Fleet demand for electric cars rises, despite range anxiety
A Kia survey of 150 fleet managers has shown that demand for hybrid and plug-in vehicles is increasing significantly, despite 80% of those questioned stating that concerns over driving range and charging time continue to hold them back.
Fleet sales accounted for more than half of the 95,000 cars that Kia sold last year, with almost 8% of those sales being hybrid or plug-in vehicles.
One reason that fleet demand is expected to grow is an imminent change in Benefit-in-Kind tax ratings (the bands that dictate the cost to an employee of running a company car). These will see company-car tax costs on electric vehicles plummet from April 2020.

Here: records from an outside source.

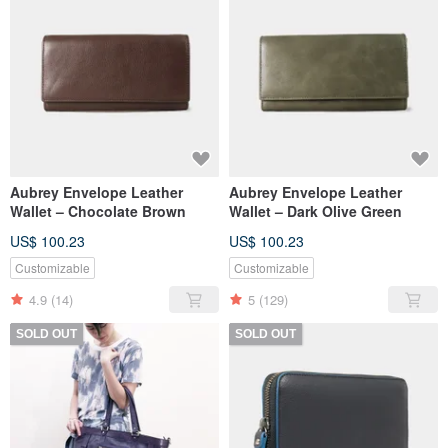
Aubrey Envelope Leather
Aubrey Envelope Leather
Wallet – Chocolate Brown
Wallet – Dark Olive Green
US$ 100.23
US$ 100.23
Customizable
Customizable
4.9
(14)
5
(129)
SOLD OUT
SOLD OUT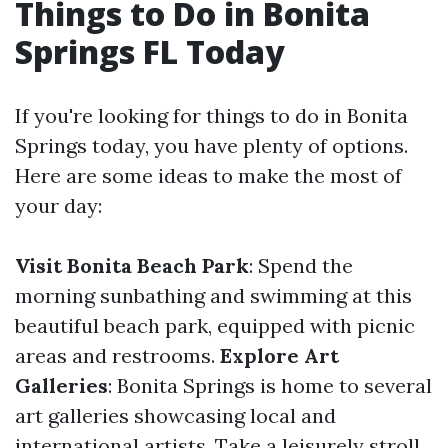
Things to Do in Bonita
Springs FL Today
If you're looking for things to do in Bonita
Springs today, you have plenty of options.
Here are some ideas to make the most of
your day:
Visit Bonita Beach Park
: Spend the
morning sunbathing and swimming at this
beautiful beach park, equipped with picnic
areas and restrooms.
Explore Art
Galleries
: Bonita Springs is home to several
art galleries showcasing local and
international artists. Take a leisurely stroll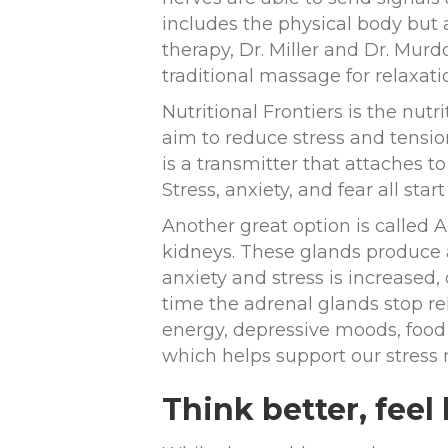
includes the physical body but a
therapy, Dr. Miller and Dr. Mur
traditional massage for relaxati
Nutritional Frontiers is the nut
aim to reduce stress and tensio
is a transmitter that attaches 
Stress, anxiety, and fear all star
Another great option is called 
kidneys. These glands produce 
anxiety and stress is increased,
time the adrenal glands stop re
energy, depressive moods, food 
which helps support our stres
Think better, feel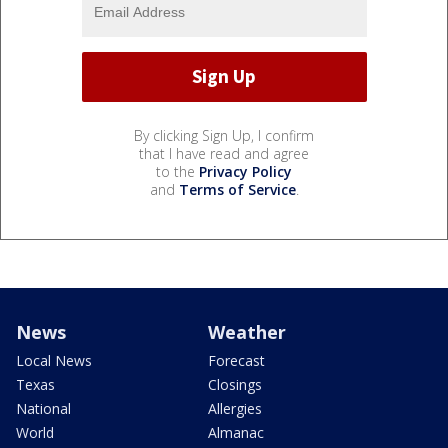
By clicking Sign Up, I confirm
that I have read and agree
to the
Privacy Policy
and
Terms of Service
.
News
Weather
Local News
Forecast
Texas
Closings
National
Allergies
World
Almanac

A 40% tax payer currently running a Hyundai Kona Electric 64kWh Premium SE, for instance, will pay around £2,470 in BIK tax for the 2019/20 tax year, but that will fall to just £309 in 2020/21 – drastically less than any combustion-engined car. There's no confirmation from the government, as yet, on how tax bands might vary after that.
This will be a significant reason why 37% of those fleet managers surveyed stated that they’d had employees asking for electrified vehicles, and why Kia has seen fleet demand for its electric vehicles – including the almost sold-out Kia e-Niro – jump by more than 100% in 2018 compared to 2017.
As with retail sales, the big issue for Kia in the immediate future is battery supply, which is set to restrain production of the new e-Niro and cause long lead times for at least another year.
The main area of concern for fleet buyers considering electric cars is range, with 80% of those surveyed saying that it limited their company’s electric-car uptake. Charging infrastructure and high leasing costs are also barriers to plug-in vehicle uptake.
Still, more than half of the 150 fleet managers surveyed also said that they believed that within two to five years, the UK’s charging infrastructure and the driving range available in electric cars would be good enough for their fleet to buy into them more significantly.